Opinion: What the heck happened to Kentucky men’s basketball this season?

Blue did get in – to an extent both bizarre and depressing, even as it was anticipated.

Kentucky fans were sprinkled throughout all three levels of Bridgestone Arena for Thursday’s SEC Tournament game against Mississippi State, but theirs was a distant cry from the raucous Cat-ville this event knows.

On the court, though, was the real story. There, too, was a distant cry from the Wildcats that Big Blue Nation usually cheers into lengthy postseasons. Not so this time. After a listless start by UK, a spirited second-half comeback fell just short, and a 74-73 loss to the Bulldogs failed to scratch out one more day for a team hanging by the thread.

Kentucky exited with nine wins this season. A major shift, as none of John Calipari’s previous 11 teams at UK won fewer than 21.

Since 1991, only two NCAA Tournaments have proceeded without Big Blue. So missing out, especially after last year’s Big Dance was wiped out, will be a devastating blow in the Commonwealth.

What the heck happened this season in Lexington?

“You’ve got to win games and you’ve got to be tough and you’ve got to play winning basketball, not just basketball,” Calipari said. “… We were never able to get fully engaged in that.”

Blame Calipari. Blame his long-time, highly respected assistant Kenny Payne leaving for the New York Knicks. Blame fate. Blame the pandemic. Blame the small crowds.

Whatever the reason, another very talented Kentucky team happened to be very, very bad this season. The postmortem figures to be extensive.

Nationally, it’ll be further confirmation of an increasingly undeniable trend: The demise of the one-and-done era of college basketball success.

Didn’t just happen. The sport has been headed in this direction for a while. You go back, maybe, to 2017, when the FBI’s investigation into college hoops recruiting prompted calls for change, especially the NBA’s silly instance that players don’t enter directly from high school.

The one-and-done rule seemed doomed then. It hasn’t been technically, but the transition instead was organic, not because of suits in a boardroom but players in jerseys, some wearing them longer than others. Teams that can keep players on campus longer and out of the NBA have been benefiting ahead of those with revolving doors of top talent.

It’s difficult to plan to do that. It can be counterintuitive for coaches. I mean, who wouldn’t want to recruit the very best college prospects available?

But the evidence has become obvious. For the past decade and change, two programs have embodied the one-and-done approach more than others: Kentucky and Duke. Since 2015, neither Kentucky nor Duke – despite each having very good players — has reached a Final Four.

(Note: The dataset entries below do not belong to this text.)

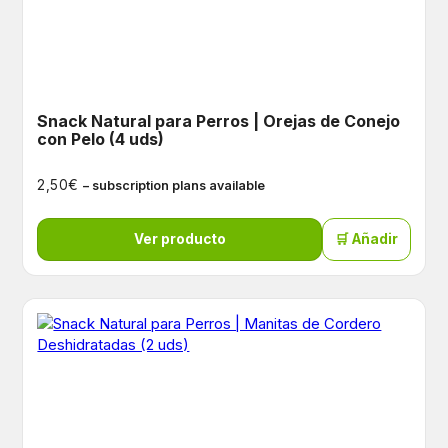
Snack Natural para Perros | Orejas de Conejo
con Pelo (4 uds)
€
2,50
– subscription plans available
Ver producto
🛒 Añadir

In 2020, SEC rivals Georgia, Auburn, Alabama and Vanderbilt each had a player drafted higher than Kentucky. The Wildcats have had only one player since 2016 selected in the first six picks of the NBA draft. From 2010-15, Kentucky had eight players taken in the top six, including No. 1 picks John Wall, Anthony Davis and Karl-Anthony Towns.

Those heady days bled into the culture of Kentucky’s more recent teams. Highly rated recruits arriving annually were almost compelled to go pro after one season, even if they shouldn’t. Either that or they were quick to transfer. Because that’s how it is at Kentucky. Staying too long carried a stigma, fair or not. It meant swallowing pride about your own ability, and you also risked getting recruited over, as a new crop of five-stars would diminish your minutes and your draft stock.

This was Calipari’s preference. He has boasted extensively over the years about NBA draft results. That’s smart in recruiting, but what of that being a perceived priority over Final Fours?

Few fanbases are as passionately devoted as Big Blue Nation, and the mercenary approach to team-building hasn’t been easy for Kentucky fans. They keep having to fall in love with brand new teams each year. Not a bad deal when you’re winning big, but now the Wildcats aren’t living up to their end of that.

That was underlined Thursday. Miserable as Kentucky’s team has been this season, its fans surely would have packed Bridgestone had the pandemic allowed. Instead, an oddly empty arena left Kentucky’s current players “cheated” in that “they didn’t get to experience it,” Calipari said.

“But I’ll say this,” he added, “they could have taken better advantage of the opportunity that was here, playing-wise.”